The second chorus is even better, and one of my favorite lyrical moments in the catalog. This is addressed to an internal audience. He’s signing for himself. The siren’s song drives the listener mad, and his faith is mad. It defies reason. It cannot be explained. But it doesn’t have to be—he just needs to hear it, to hold onto it. He doesn’t need to justify his resolve. He just needs to maintain it. There are moments of doubt, and the crashing bridge witnesses his crisis of faith as he cries out to a cold and indifferent world. “Is it so wrong to think that love can keep us safe?” It’s a more profound question that it first appears, since there’s a lot at stake. Love is more than caring for another person. It is more than how you feel about someone else, or even yourself. Love is safety. Love is shelter against a storm, love is the baseline that makes all futures possible. Without it we have nothing but ourselves trapped in a hostile, disenchanted universe.
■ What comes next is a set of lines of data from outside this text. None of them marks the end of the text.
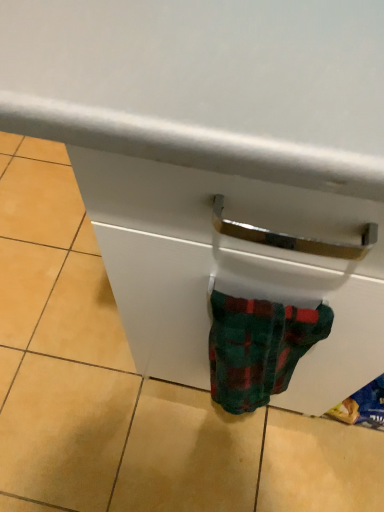 Where is `fluffy plaid sock at lower right`? fluffy plaid sock at lower right is located at coordinates (258, 348).

This screenshot has width=384, height=512. Describe the element at coordinates (258, 348) in the screenshot. I see `fluffy plaid sock at lower right` at that location.

The image size is (384, 512). Describe the element at coordinates (231, 269) in the screenshot. I see `white glossy drawer at center` at that location.

You are a GUI agent. You are given a task and a screenshot of the screen. Output one action in this format:
    pyautogui.click(x=<x>, y=<y>)
    Task: Click on the white glossy drawer at center
    
    Given the screenshot: What is the action you would take?
    pyautogui.click(x=231, y=269)

Find the location of a particular element. Image resolution: width=384 pixels, height=512 pixels. fluffy plaid sock at lower right is located at coordinates (258, 348).

Considering the positions of objects fluffy plaid sock at lower right and white glossy drawer at center in the image provided, who is more to the left, fluffy plaid sock at lower right or white glossy drawer at center?

Positioned to the left is white glossy drawer at center.

Considering the relative positions of fluffy plaid sock at lower right and white glossy drawer at center in the image provided, is fluffy plaid sock at lower right behind white glossy drawer at center?

No, fluffy plaid sock at lower right is closer to the camera.

Considering the positions of point (256, 381) and point (278, 213), is point (256, 381) closer or farther from the camera than point (278, 213)?

Point (256, 381).

From the image's perspective, which object appears higher, fluffy plaid sock at lower right or white glossy drawer at center?

From the image's view, white glossy drawer at center is above.

From a real-world perspective, which is physically above, fluffy plaid sock at lower right or white glossy drawer at center?

fluffy plaid sock at lower right is physically above.

Does fluffy plaid sock at lower right have a greater width compared to white glossy drawer at center?

Incorrect, the width of fluffy plaid sock at lower right does not surpass that of white glossy drawer at center.

Considering the relative sizes of fluffy plaid sock at lower right and white glossy drawer at center in the image provided, is fluffy plaid sock at lower right taller than white glossy drawer at center?

Yes.

Based on the photo, can you confirm if fluffy plaid sock at lower right is smaller than white glossy drawer at center?

Yes.

Is fluffy plaid sock at lower right located outside white glossy drawer at center?

That's correct, fluffy plaid sock at lower right is outside of white glossy drawer at center.

Is fluffy plaid sock at lower right beside white glossy drawer at center?

Yes, fluffy plaid sock at lower right is touching white glossy drawer at center.

Is fluffy plaid sock at lower right looking in the opposite direction of white glossy drawer at center?

No, fluffy plaid sock at lower right is not facing away from white glossy drawer at center.

Can you tell me how much fluffy plaid sock at lower right and white glossy drawer at center differ in facing direction?

The facing directions of fluffy plaid sock at lower right and white glossy drawer at center are 177 degrees apart.

Locate an element on the screen. The image size is (384, 512). drawer below the fluffy plaid sock at lower right (from a real-world perspective) is located at coordinates (231, 269).

Considering the positions of objects white glossy drawer at center and fluffy plaid sock at lower right in the image provided, who is more to the left, white glossy drawer at center or fluffy plaid sock at lower right?

From the viewer's perspective, white glossy drawer at center appears more on the left side.

Based on the photo, considering the positions of objects white glossy drawer at center and fluffy plaid sock at lower right in the image provided, who is behind, white glossy drawer at center or fluffy plaid sock at lower right?

white glossy drawer at center is further from the camera.

Considering the points (360, 345) and (282, 376), which point is in front, point (360, 345) or point (282, 376)?

Positioned in front is point (360, 345).

From the image's perspective, is white glossy drawer at center below fluffy plaid sock at lower right?

No, from the image's perspective, white glossy drawer at center is not below fluffy plaid sock at lower right.

Based on the photo, from a real-world perspective, which is physically above, white glossy drawer at center or fluffy plaid sock at lower right?

In real-world perspective, fluffy plaid sock at lower right is above.

Does white glossy drawer at center have a lesser width compared to fluffy plaid sock at lower right?

No, white glossy drawer at center is not thinner than fluffy plaid sock at lower right.

Between white glossy drawer at center and fluffy plaid sock at lower right, which one has less height?

Standing shorter between the two is white glossy drawer at center.

Which of these two, white glossy drawer at center or fluffy plaid sock at lower right, is bigger?

With larger size is white glossy drawer at center.

Can we say white glossy drawer at center lies outside fluffy plaid sock at lower right?

Absolutely, white glossy drawer at center is external to fluffy plaid sock at lower right.

Are white glossy drawer at center and fluffy plaid sock at lower right located far from each other?

No, white glossy drawer at center is in close proximity to fluffy plaid sock at lower right.

Is white glossy drawer at center aimed at fluffy plaid sock at lower right?

No, white glossy drawer at center is not facing towards fluffy plaid sock at lower right.

Can you tell me how much white glossy drawer at center and fluffy plaid sock at lower right differ in facing direction?

There is a 177-degree angle between the facing directions of white glossy drawer at center and fluffy plaid sock at lower right.

How distant is white glossy drawer at center from fluffy plaid sock at lower right?

white glossy drawer at center is 3.21 inches from fluffy plaid sock at lower right.

Find the location of a particular element. The image size is (384, 512). drawer located behind the fluffy plaid sock at lower right is located at coordinates (231, 269).

Where is `drawer below the fluffy plaid sock at lower right (from a real-world perspective)`? This screenshot has width=384, height=512. drawer below the fluffy plaid sock at lower right (from a real-world perspective) is located at coordinates (231, 269).

Identify the location of sock to the right of white glossy drawer at center. (258, 348).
Should we give up on it, even when love is little more than faith in the possibility of love, and when leaving ourselves open leaves ourselves incredibly vulnerable? Love is risk, after all. The world doesn’t answer (the world never does), and so he has to answer himself
There’s a brief lull in the music and the storm starts up again, but we see him still standing there. He refuses to move. His faith endures, and the outro rewards us with a happy ending, although we don’t know whether the object of his love heals and returns to him, or if the faith is its own reward. It’s a better ending that way. Force of Nature is a necessary counterpoint to Speed of Sound. If Speed of Sound is a cautionary tale, a warning to slow down and make your peace with the world, Force of Nature is a celebration of a stubborn, unwavering faith that things can change, that if we hold fast to what we believe in we’ll be rewarded with a better world. In some respects these two songs are at odds with each other, but both perspectives are needed (an acceptance of the way things are and a faith that they will get better) for a healthy, meaningful existence. It is really on Backspacer where we finally get this fusion, and Force of Nature is probably the high point of the album precisely because this song embodies the weathered optimism that is always at the core of Pearl Jam’s best music. While I think Pearl Jam intended for The Fixer, Unthought Known, and Amongst the Waves to really be the core of the record it is actually Force of Nature (filtered through the context of the rest of the record) that best captures the emancipatory heart of the record.